▸ **WHAT IS REQUIRED**: Having located the line with "rte, Minen und Explorer", repeat it and all remaining lines of the records exactly. Pictures do not belong in the answer.

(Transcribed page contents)
= = =
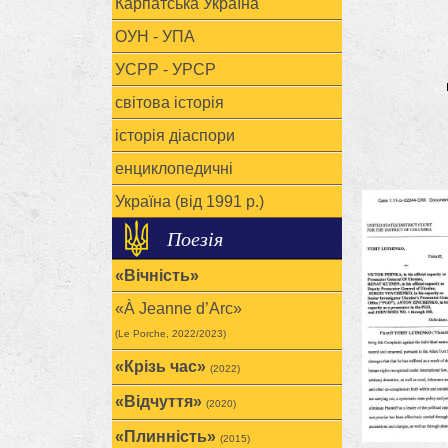
Карпатська Україна
ОУН - УПА
УСРР - УРСР
світова історія
історія діаспори
енциклопедичні
Україна (від 1991 р.)
Поезія
«Вічність»
«À Jeanne d’Arc»
(Le Porche, 2022/2023)
«Крізь час»
(2022)
«Відчуття»
(2020)
«Плинність»
(2015)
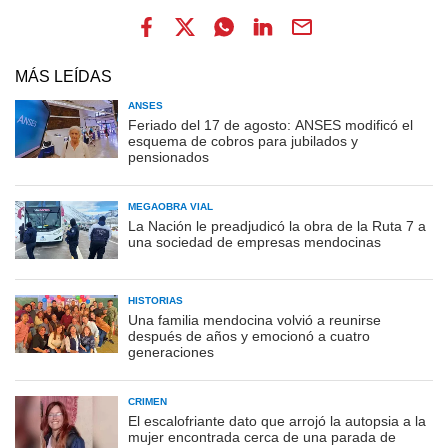
MÁS LEÍDAS
ANSES
Feriado del 17 de agosto: ANSES modificó el
esquema de cobros para jubilados y
pensionados
MEGAOBRA VIAL
La Nación le preadjudicó la obra de la Ruta 7 a
una sociedad de empresas mendocinas
HISTORIAS
Una familia mendocina volvió a reunirse
después de años y emocionó a cuatro
generaciones
CRIMEN
El escalofriante dato que arrojó la autopsia a la
mujer encontrada cerca de una parada de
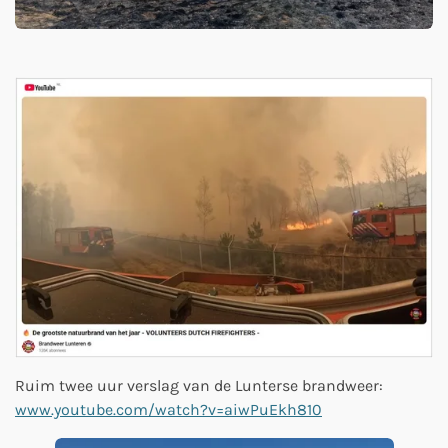
Ruim twee uur verslag van de Lunterse brandweer:
www.youtube.com/watch?v=aiwPuEkh810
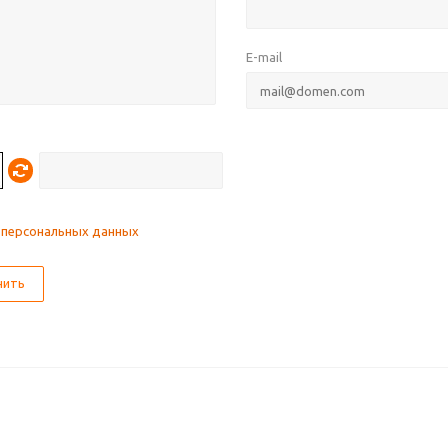
E-mail
 персональных данных
нить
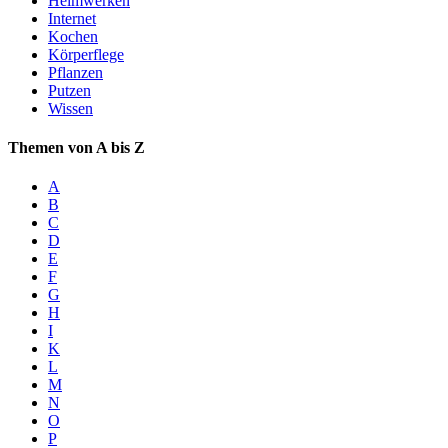
Heimwerken
Internet
Kochen
Körperflege
Pflanzen
Putzen
Wissen
Themen von A bis Z
A
B
C
D
E
F
G
H
I
K
L
M
N
O
P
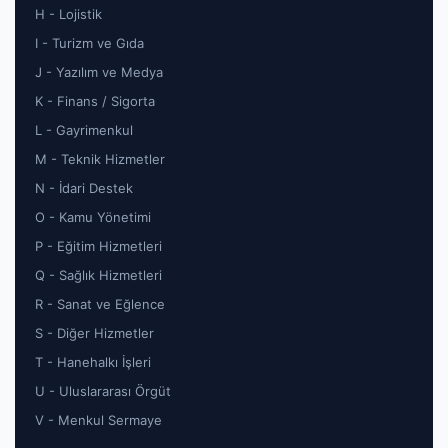
H - Lojistik
I - Turizm ve Gıda
J - Yazılım ve Medya
K - Finans / Sigorta
L - Gayrimenkul
M - Teknik Hizmetler
N - İdari Destek
O - Kamu Yönetimi
P - Eğitim Hizmetleri
Q - Sağlık Hizmetleri
R - Sanat ve Eğlence
S - Diğer Hizmetler
T - Hanehalkı İşleri
U - Uluslararası Örgüt
V - Menkul Sermaye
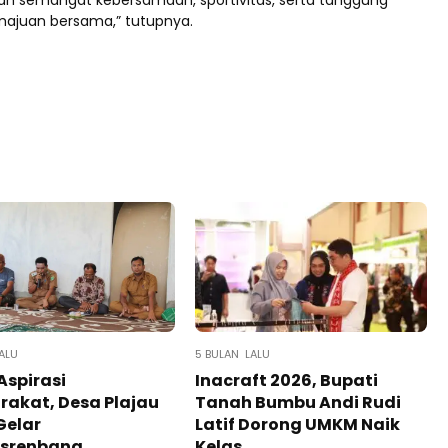
an semangat kebersamaan, sportivitas, serta tanggung
ajuan bersama,” tutupnya.
ALU
5 BULAN LALU
Aspirasi
Inacraft 2026, Bupati
akat, Desa Plajau
Tanah Bumbu Andi Rudi
Gelar
Latif Dorong UMKM Naik
srenbang
Kelas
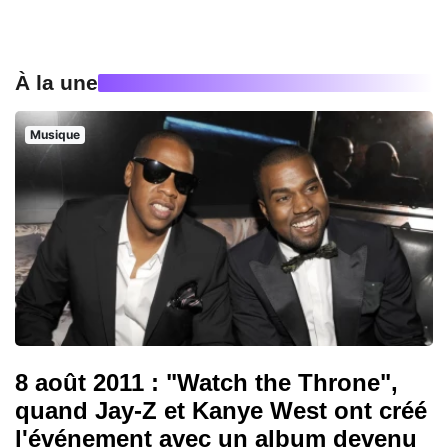
À la une
Musique
8 août 2011 : "Watch the Throne",
quand Jay-Z et Kanye West ont créé
l'événement avec un album devenu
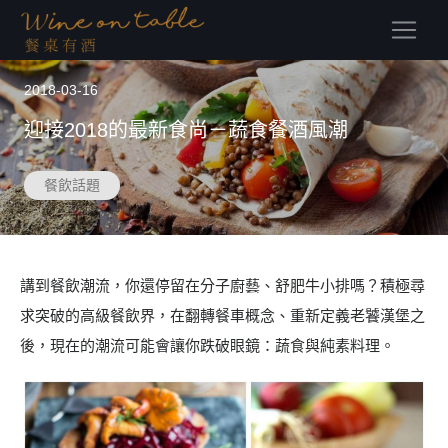
(current)
2018-03-16
迎接2018的最新食尚－蔬食餐酒風潮
餐飲話題
講到餐飲潮流，你還停留在分子廚藝、舒肥牛小排嗎？積極尋
求突破的高級餐飲界，在翻轉餐車概念、重新定義老饕漢堡之
後，現在的潮流可能會讓你跌破眼鏡：蔬食與純素料理。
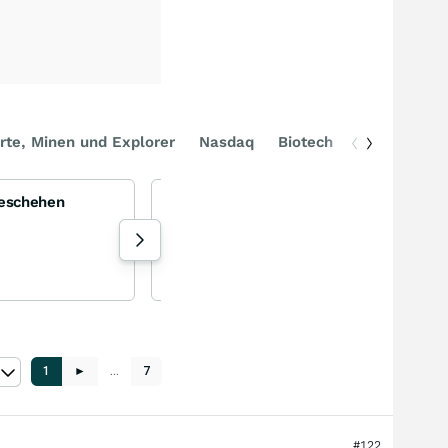
rte, Minen und Explorer
Nasdaq
Biotech
DAX
Geschehen
SanDisk - Der neue Überflieger am Markt für Speicherchips
SanDisk Corporation
+3,64
%
Aktie
127 Aufrufe heute
Torsten_ejq gestern 17:35
1
►
…
7
#122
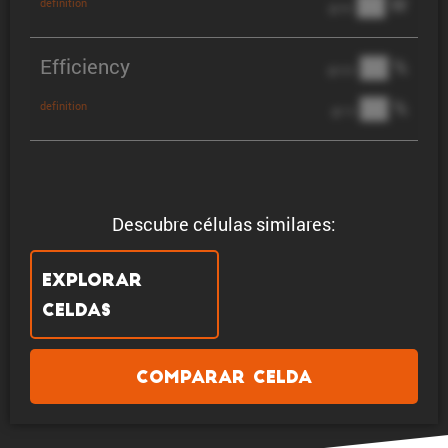
██ W
definition
@ 3C
Efficiency
██ %
@ C/2
██ %
definition
@ 1C
Descubre células similares:
Explorar
celdas
Comparar celda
= = =
▸ **WRITTEN ANSWER**:
rte, Minen und Explorer
Nasdaq
Biotech
DAX
Geschehen
SanDisk - Der neue Überflieger am Markt für Speicherchips
SanDisk Corporation
+3,64
%
Aktie
127 Aufrufe heute
Torsten_ejq gestern 17:35
1
►
…
7
#122
██ W
definition
@ 3C
Efficiency
██ %
@ C/2
██ %
definition
@ 1C
Descubre células similares:
Explorar
celdas
Comparar celda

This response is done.